The featured track 'One Size Fits All' was recorded and mixed partly on-site at the Drefach Woolen Museuem and partly in a converted attic space by Carmarthen producer Recall. Recall is Iwan Morgan. “A purveyor of dense music, in thrall to old echo boxes and slightly 'off/skewed' productions, heavily sample based yet full of live instruments.” He joined electronic noise pop pioneers Zabrinski and went on to produce 3 albums with the band, tour the UK and score an Italian film. Since retreating to his studio Recall began producing other artists in 2005, commencing work on Richard James (Gorky's Zygotic Mynci) debut solo record "The Seven Sleepers Den", and Texas Radio Band's "Gavin". As Scott Walker said : "I am definitely not a recluse....I am low key".
More information on The Alex Dingley Band can be found at: www.myspace.com/alexdingley whilst further examples of Recalls work can be enjoyed at: http://www.myspace.com/recallmusic.
The Alex Dingley Band Are:
Mared (Swci) Lenny: Vocals/Keyboards
Alex Dingley: Vocals/Guitar
Alun (Jinx) Jenkins: Drums
Nigel Bowles: Bass
Rhys Martin: Lead Guitar
Inspiration

This song was inspired by the woollen industry in Wales and the National Wool Museum at Drefach Felindre.
A very Welsh industry
During the late 1800s and early part of the next century, the woollen industry sustained the Welsh rural community.
Cambrian Mill, at Dre-fach Felindre in Carmarthenshire, was one of the largest woollen mills in west Wales. Having run a small gallery at the Mill since the mid-seventies, in 1984 the Museum purchased the whole site to create a national museum to tell the story of the industry and its people.

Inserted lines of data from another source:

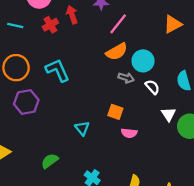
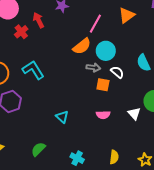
pink line: (118, 24) -> (95, 24), moved
orange square: (115, 112) -> (103, 85), moved
white triangle: (169, 114) -> (134, 114), moved

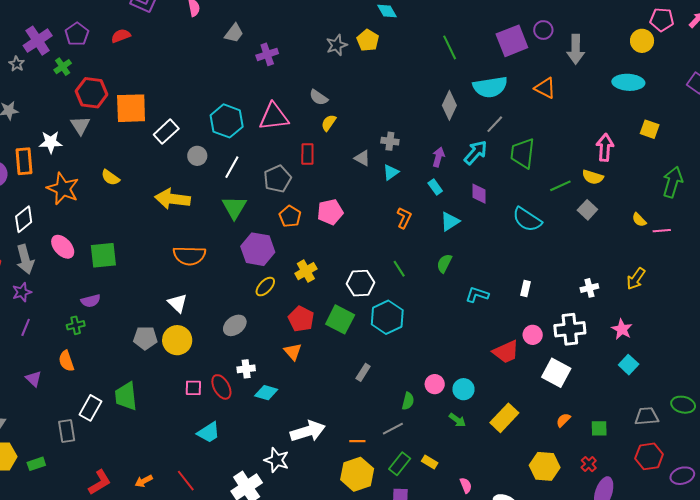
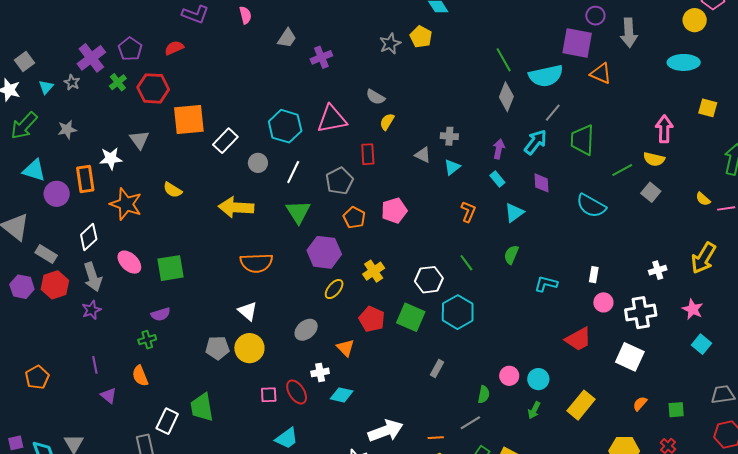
purple square: (512, 41) -> (577, 43), moved, turned 36
green line: (450, 47) -> (504, 60), moved
red hexagon: (92, 93) -> (153, 88), moved
yellow arrow: (636, 279) -> (703, 258), size x1.4
purple line: (26, 327) -> (95, 365), moved, turned -30
pink circle: (533, 335) -> (603, 302), moved
orange triangle: (293, 352) -> (346, 348), moved
green arrow: (457, 420) -> (534, 410), turned 84

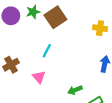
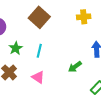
green star: (33, 12) -> (16, 48), moved
green arrow: (75, 90) -> (75, 67), moved

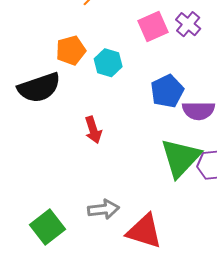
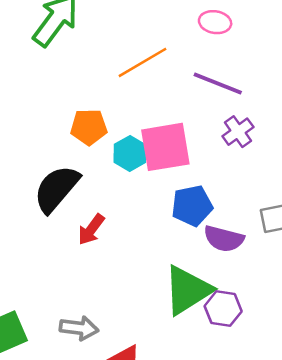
pink square: (153, 27) -> (165, 147), moved, size x1.4
black semicircle: (39, 88) -> (57, 189), moved, turned 135
red arrow: (93, 130) -> (91, 229), turned 40

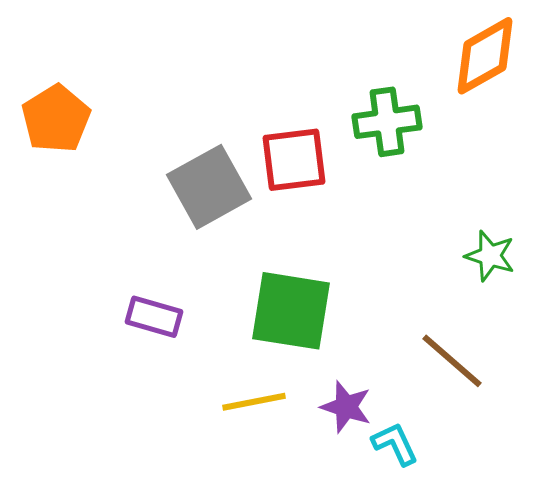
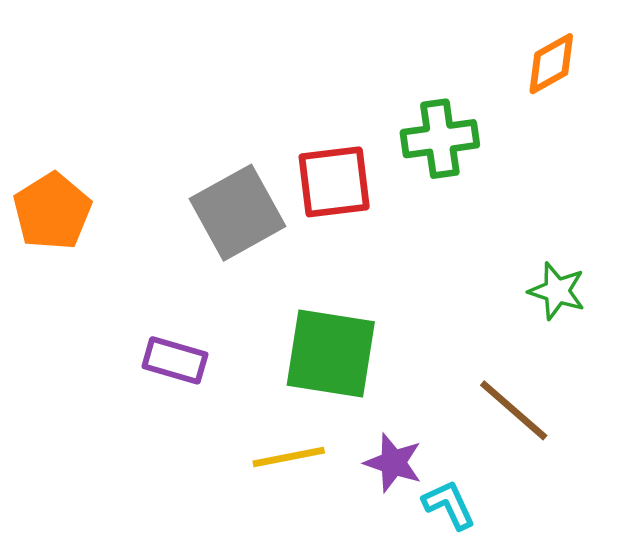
orange diamond: (485, 56) -> (551, 64), size x0.7
orange pentagon: (56, 119) -> (52, 211), moved

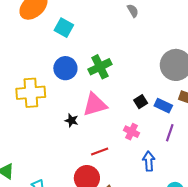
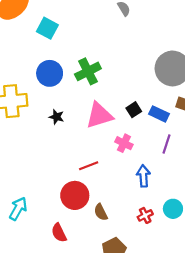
pink triangle: (95, 104) -> (99, 115), moved
black star: (72, 120) -> (57, 117), moved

By the time the former Cambrian Mills became a visitor attraction, it already had a long, distinguished history of employment and textile production.
Wales’s woollen industry, pioneered by Cistercian monks, was one of the country’s most important employers by the thirteenth century. But that was only the start. It was to become the most widespread of Welsh industries.
Huge expansion began with the arrival of the power loom in 1850. The Teifi Valley in west Wales had the largest concentration of the country’s woollen mills, with the area within five miles of Dre-fach Felindre seeing twenty-one factories built between 1860 and the end of the century. The trade found a ready market in south Wales as the mines and steelworks prospered.
The Teifi Valley factories produced much fine flannel for shirts. Other products included blankets, tweeds and yarn. Typically, they employed between fifty and 100 people and were situated near road or rail links.
It was at Dre-fach Felindre in 1902 that the first Cambrian Mill was established. David Lewis built it on the site of a small water-powered weaving workshop at Doldywyll (‘Dark Meadow’), on land rented from the Llysnewydd Estate. He was from a well known and respected local family, which already owned many of Teifi Valley’s large mills.
Today, the National Wool Museum at Dre-fach Felindre recalls how people depended on spinning and weaving for their livelihood and exhibits national collections relating to the industry.